Le dernier résultat de l'enquête touche aux 80% des français qui pensent que la société aura été transformée en profondeur sur quelques aspects mais avec qu'elle ampleur, et de qu'elle façon ? S'agit-il d'une transformation en mieux ou en plus négatif ? Ici, une majorité absolue (50%) juge que la société  française aura été transformée négativement à l'issu du quinquennat de Macron. Des prévisions qui sont partagées  très nettement aux extrêmes. A côté des 91% des marcheurs qui voient un bilan globalement positif, on a également 40% des socialistes et 52% de Républicains qui voient également un bilan globalement positif à l'issu de la présidence. 

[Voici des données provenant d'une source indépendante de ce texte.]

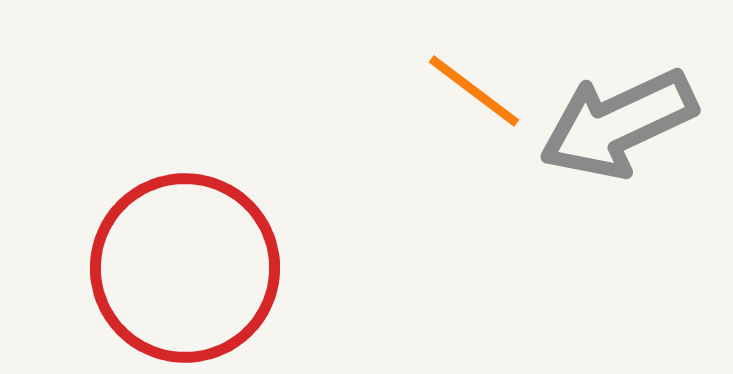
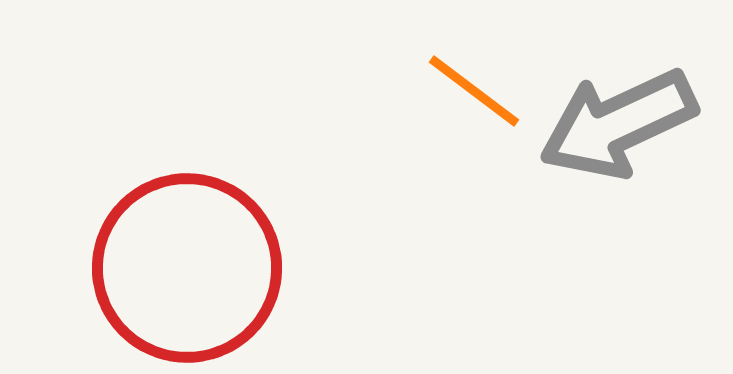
red circle: moved 2 px right
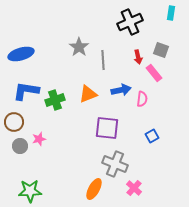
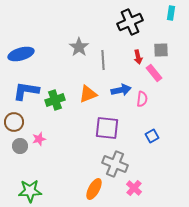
gray square: rotated 21 degrees counterclockwise
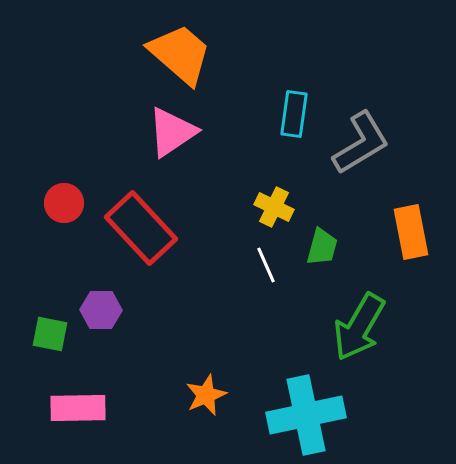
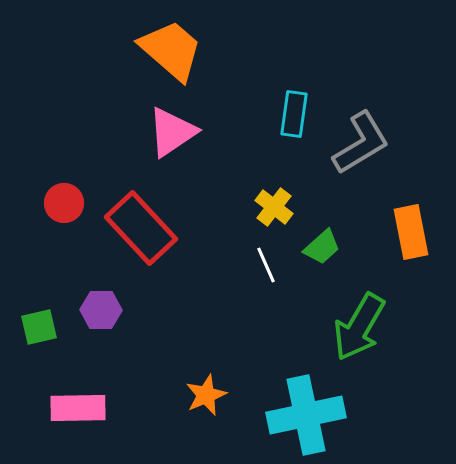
orange trapezoid: moved 9 px left, 4 px up
yellow cross: rotated 12 degrees clockwise
green trapezoid: rotated 33 degrees clockwise
green square: moved 11 px left, 7 px up; rotated 24 degrees counterclockwise
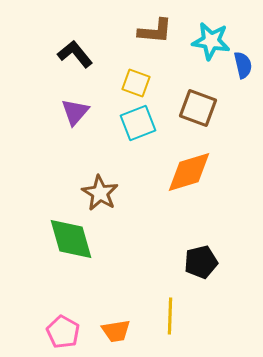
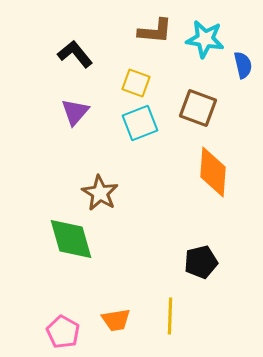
cyan star: moved 6 px left, 2 px up
cyan square: moved 2 px right
orange diamond: moved 24 px right; rotated 69 degrees counterclockwise
orange trapezoid: moved 11 px up
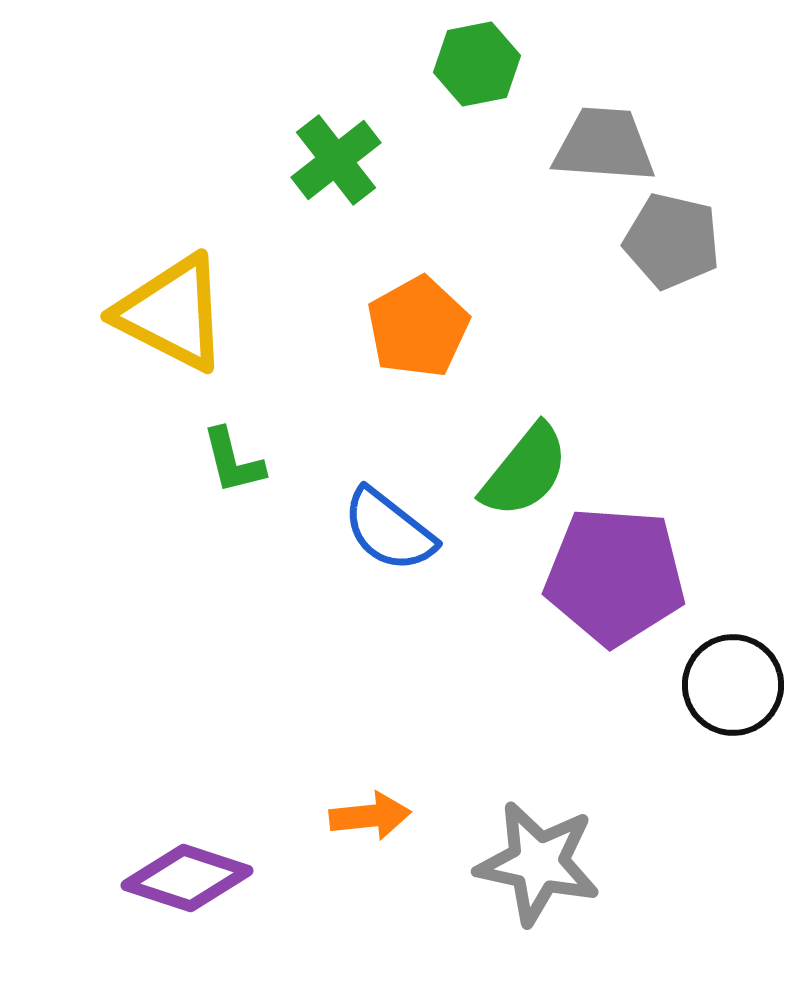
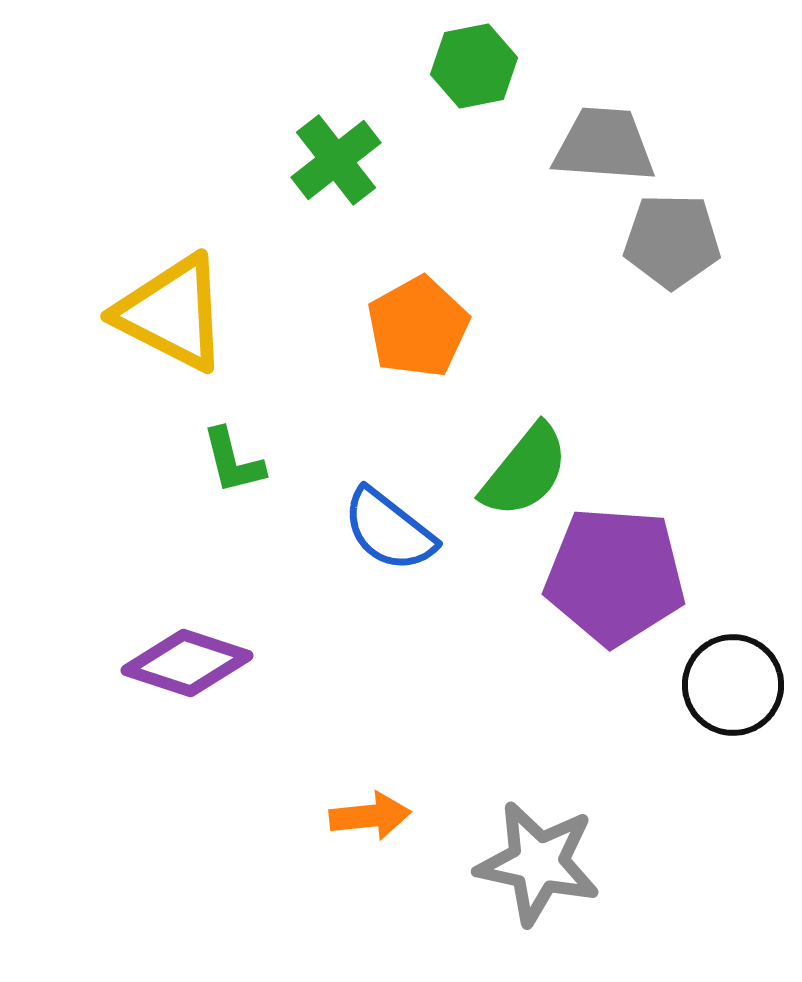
green hexagon: moved 3 px left, 2 px down
gray pentagon: rotated 12 degrees counterclockwise
purple diamond: moved 215 px up
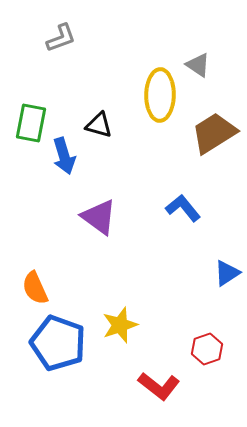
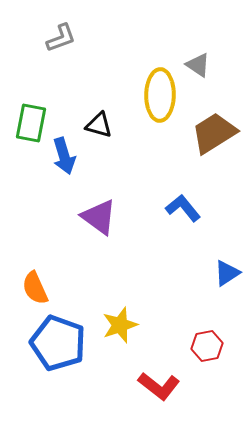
red hexagon: moved 3 px up; rotated 8 degrees clockwise
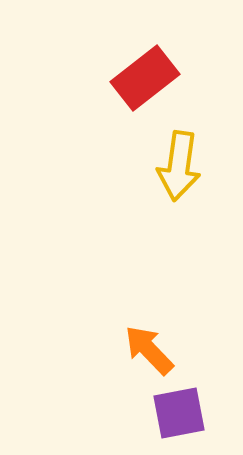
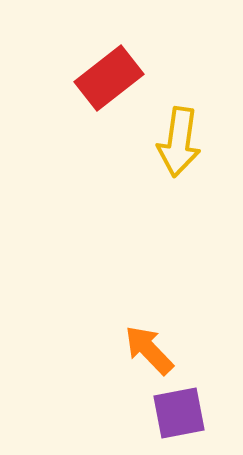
red rectangle: moved 36 px left
yellow arrow: moved 24 px up
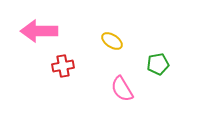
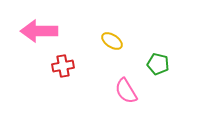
green pentagon: rotated 25 degrees clockwise
pink semicircle: moved 4 px right, 2 px down
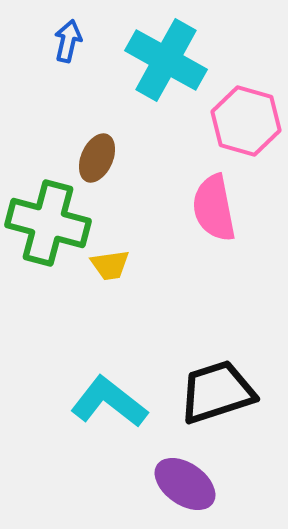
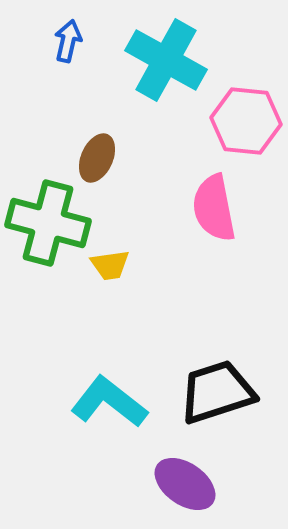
pink hexagon: rotated 10 degrees counterclockwise
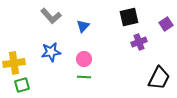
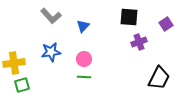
black square: rotated 18 degrees clockwise
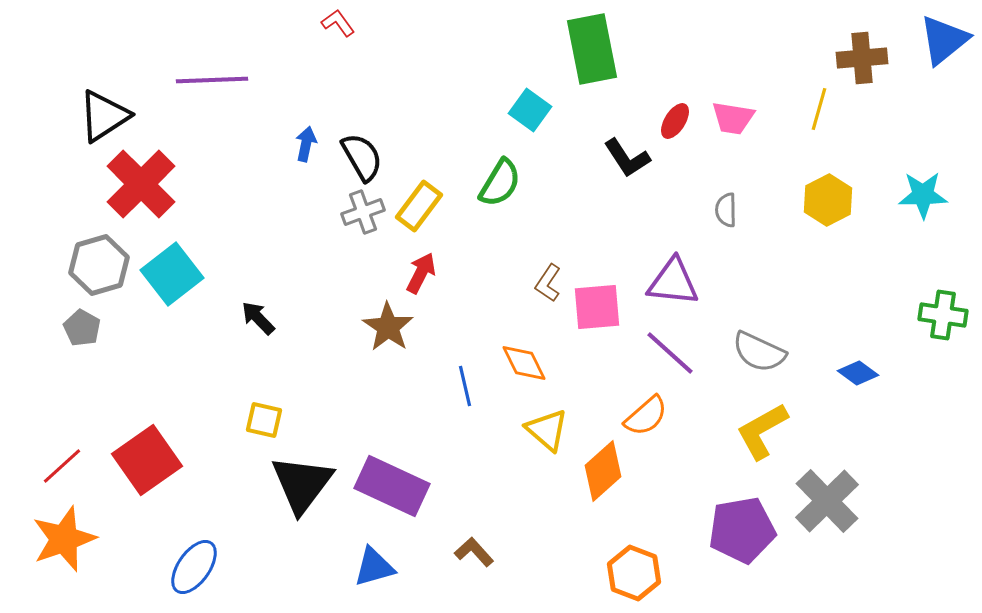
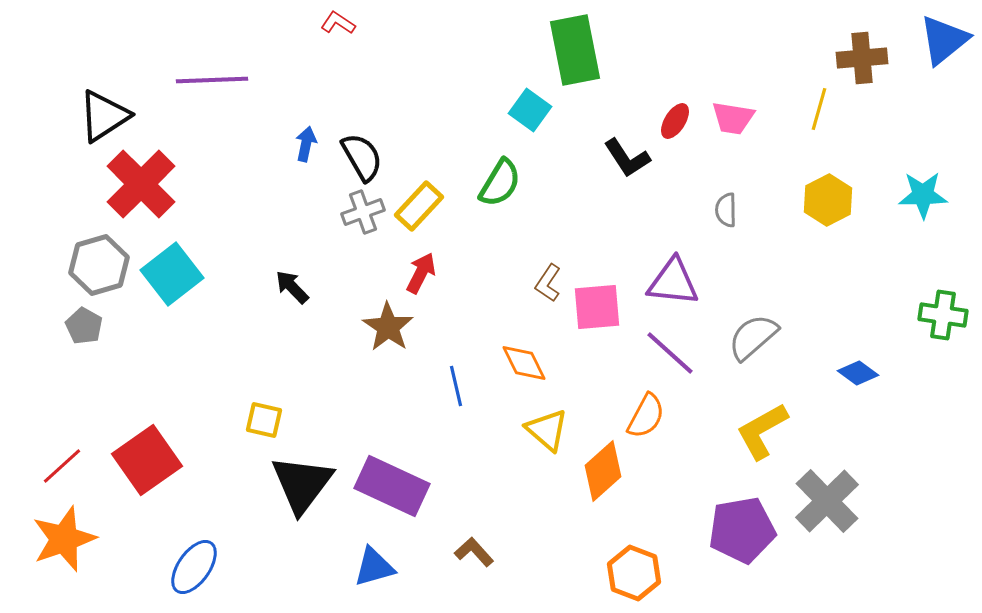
red L-shape at (338, 23): rotated 20 degrees counterclockwise
green rectangle at (592, 49): moved 17 px left, 1 px down
yellow rectangle at (419, 206): rotated 6 degrees clockwise
black arrow at (258, 318): moved 34 px right, 31 px up
gray pentagon at (82, 328): moved 2 px right, 2 px up
gray semicircle at (759, 352): moved 6 px left, 15 px up; rotated 114 degrees clockwise
blue line at (465, 386): moved 9 px left
orange semicircle at (646, 416): rotated 21 degrees counterclockwise
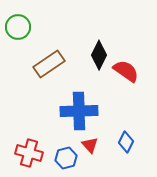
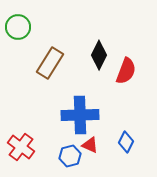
brown rectangle: moved 1 px right, 1 px up; rotated 24 degrees counterclockwise
red semicircle: rotated 76 degrees clockwise
blue cross: moved 1 px right, 4 px down
red triangle: rotated 24 degrees counterclockwise
red cross: moved 8 px left, 6 px up; rotated 20 degrees clockwise
blue hexagon: moved 4 px right, 2 px up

FN et France Insoumise sont massivement dans la critique, mais c'est encore plus vrai chez les partisans de Jean-Luc Mélenchon qui se posent comme les adversaires les plus véhéments au pouvoir. Marine Le Pen est dans l'opposition, mais ceux qui tirent le plus sur le pouvoir, c'est la France Insoumise. Selon eux, Macron travaille, c'est indubitable, mais il travaille à "casser" le système français (réforme SNCF, réforme des retraites…). Marine Le Pen le dit également mais de façon moins acerbe et moins permanente. 
Globalement, on a encore des niveaux de soutien, de bienveillance qui sont encore très élevés au PS et chez Les Républicains. Il y a une partie de la droite et du PS qui continuent de juger positivement les actions de Macron.